Die Reaktionen auf mein Glitzersteinchen, das ich mir früher zu manchen Partys ganz frech auf die Stirn geklebt habe, waren andere. Eher so in Richtung, dass das ja süß aussehe, ob ich noch eines dabei hätte oder eben warum ich Lust habe, das zu tragen. Aber nicht, warum ich mich Symbolen einer fremden Religion bediene? Sondern, warum ich so ein Accessoire wähle. Und auch ich habe das ja nicht hinterfragt. Das große Problem, wenn man ein Bindi als Schmuckstück trägt, ist, dass die neue Adaption den religiösen, historischen und kulturellen Kontext ignoriert und es marktfähig macht. Und das ist ziemlich beleidigend.
Es geht auch anders
Es gibt unzählige tolle Ideen für Kostüme. Und unzählige bedenkliche Kostüme. Und dazu sollten wir uns endlich alle mal Wissen aneignen. Das gibt‘s mittlerweile sogar schon auf Instagram: So hat etwa Fabienne Sand, Journalistin bei this is Jayne Wayne, eine tolle Story gemacht, die erklärt, warum wir mit unseren Kostümen rassistische Strukturen reproduzieren.

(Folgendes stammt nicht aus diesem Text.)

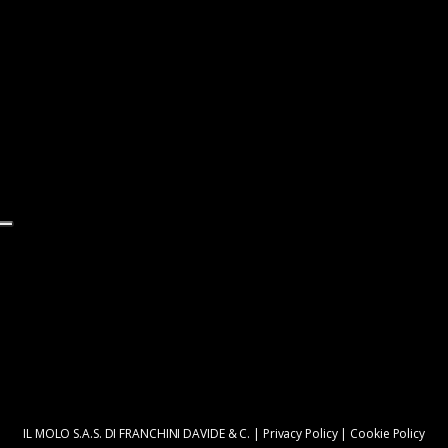
IL MOLO S.A.S. DI FRANCHINI DAVIDE & C. |
Privacy Policy
|
Cookie Policy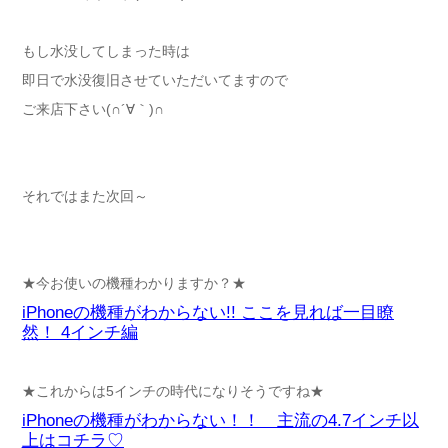
もし水没してしまった時は
即日で水没復旧させていただいてますので
ご来店下さい(∩´∀｀)∩
それではまた次回～
★今お使いの機種わかりますか？★
iPhoneの機種がわからない!! ここを見れば一目瞭
然！ 4インチ編
★これからは5インチの時代になりそうですね★
iPhoneの機種がわからない！！ 主流の4.7インチ以
上はコチラ♡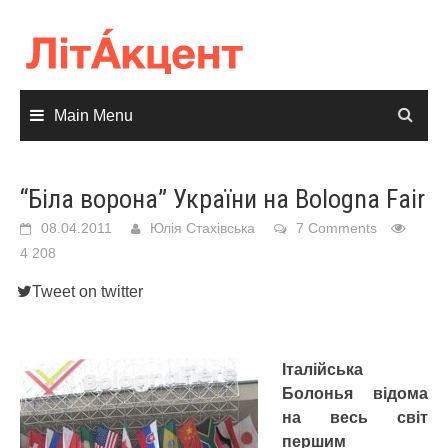
Skip
to
content
Main Menu
“Біла ворона” України на Bologna Fair
08.04.2011
Юлія Стахівська
7 Comments
4 208
Tweet on twitter
Італійська
Болонья відома
на весь світ
першим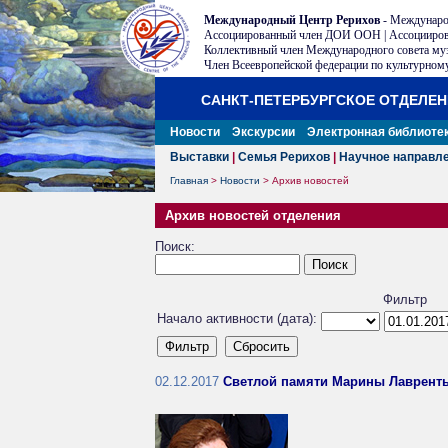
Международный Центр Рерихов
- Междунаро
Ассоциированный член ДОИ ООН | Ассоцииров
Коллективный член Международного совета му
Член Всеевропейской федерации по культурному
САНКТ-ПЕТЕРБУРГСКОЕ ОТДЕЛЕ
Новости
Экскурсии
Электронная библиоте
Выставки
|
Семья Рерихов
|
Научное направл
Главная
>
Новости
>
Архив новостей
Архив новостей отделения
Поиск:
Фильтр
Начало активности (дата):
02.12.2017
Светлой памяти Марины Лаврент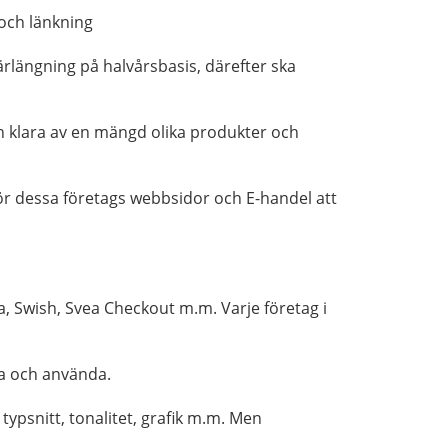
och länkning
ärlängning på halvårsbasis, därefter ska
en klara av en mängd olika produkter och
för dessa företags webbsidor och E-handel att
a, Swish, Svea Checkout m.m. Varje företag i
ra och använda.
ypsnitt, tonalitet, grafik m.m. Men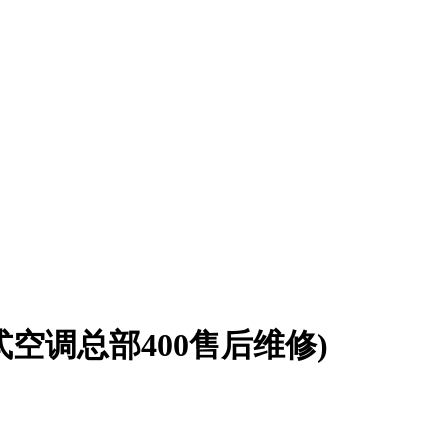
空调总部400售后维修)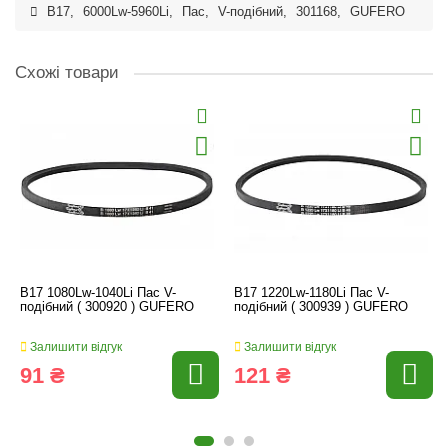
B17
,
6000Lw-5960Li
,
Пас
,
V-подібний
,
301168
,
GUFERO
Схожі товари
B17 1080Lw-1040Li Пас V-
B17 1220Lw-1180Li Пас V-
подібний ( 300920 ) GUFERO
подібний ( 300939 ) GUFERO
Залишити відгук
Залишити відгук
91 ₴
121 ₴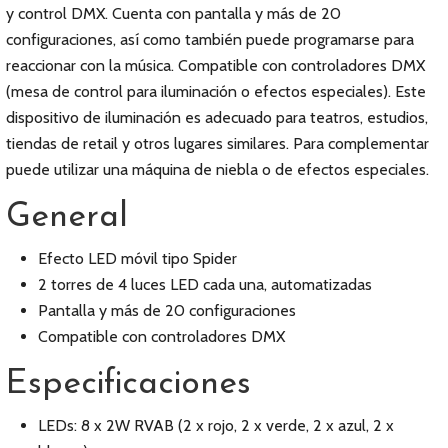
y control DMX. Cuenta con pantalla y más de 20
configuraciones, así como también puede programarse para
reaccionar con la música. Compatible con controladores DMX
(mesa de control para iluminación o efectos especiales). Este
dispositivo de iluminación es adecuado para teatros, estudios,
tiendas de retail y otros lugares similares. Para complementar
puede utilizar una máquina de niebla o de efectos especiales.
General
Efecto LED móvil tipo Spider
2 torres de 4 luces LED cada una, automatizadas
Pantalla y más de 20 configuraciones
Compatible con controladores DMX
Especificaciones
LEDs: 8 x 2W RVAB (2 x rojo, 2 x verde, 2 x azul, 2 x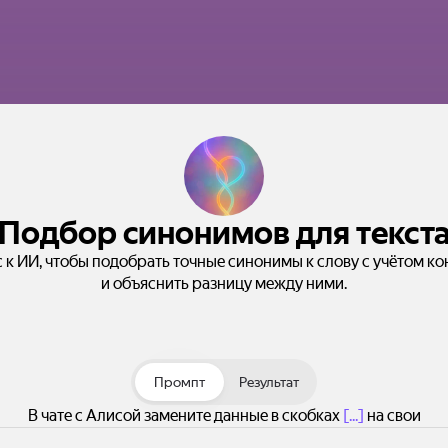
Подбор синонимов для текст
 к ИИ, чтобы подобрать точные синонимы к слову с учётом ко
и объяснить разницу между ними.
Промпт
Результат
В чате с Алисой замените данные в скобках
[...]
на свои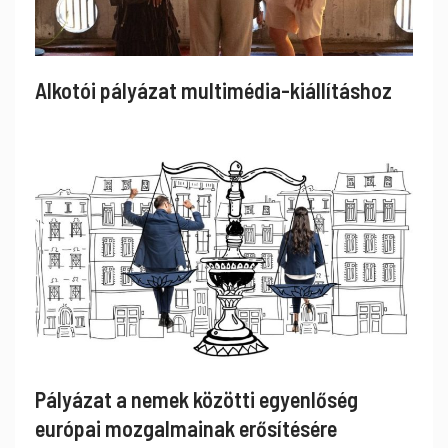
Alkotói pályázat multimédia-kiállításhoz
Pályázat a nemek közötti egyenlőség
európai mozgalmainak erősítésére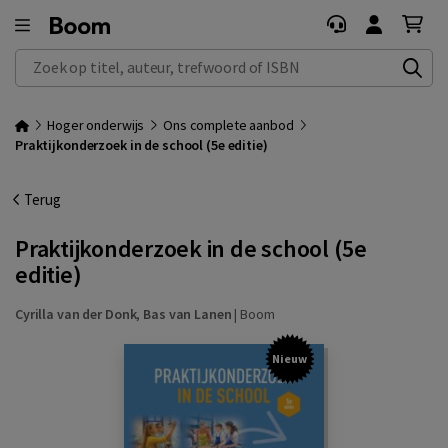
Zoek op titel, auteur, trefwoord of ISBN
Hoger onderwijs
Ons complete aanbod
Praktijkonderzoek in de school (5e editie)
Terug
Praktijkonderzoek in de school (5e
editie)
Cyrilla van der Donk
,
Bas van Lanen
|
Boom
Nieuw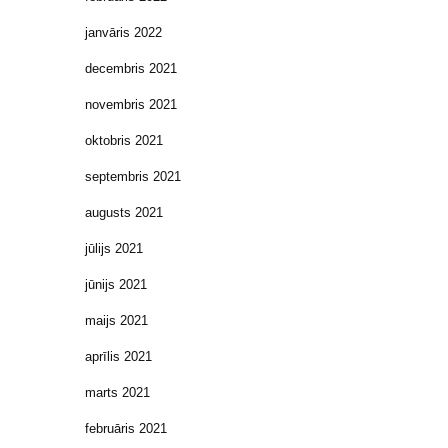
janvāris 2022
decembris 2021
novembris 2021
oktobris 2021
septembris 2021
augusts 2021
jūlijs 2021
jūnijs 2021
maijs 2021
aprīlis 2021
marts 2021
februāris 2021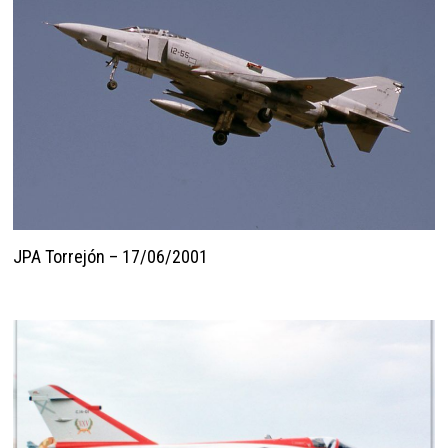
JPA Torrejón – 17/06/2001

Und auch wenn meine Fehlgriffe sich vermehrt auf Fasching und Mottopartys beziehen, müssen wir natürlich auch über Halloween-Kostüme sprechen. Halloween ist ja schon lange kein Tag mehr, an dem Menschen sich verkleiden, um böse Geister abzuwehren. Menschen verkleiden sich nicht mehr nur als Gespenster und Monster, sondern auch als einander. Das ist der Punkt, an dem die Dinge kompliziert werden. Das ist der Punkt an dem wir sensibel und respektvoll sein müssen.
Es ist nicht so schwer sich ein wenig zu hinterfragen, ein bisschen mehr zu lesen und nicht einfach Muster zu wiederholen, weil das schon immer so war und vorher nie jemand was dazu gesagt hat. Das stimmt nämlich nicht. Es sind die Leute, denen wir zuhören, die Kreise, in denen wir uns bewegen, die Rassismus und Diskriminierung legitimieren.
Wir müssen mit unseren Kostümen nicht die Gefühle anderer verletzen, wenn es doch so viele andere Möglichkeiten gibt.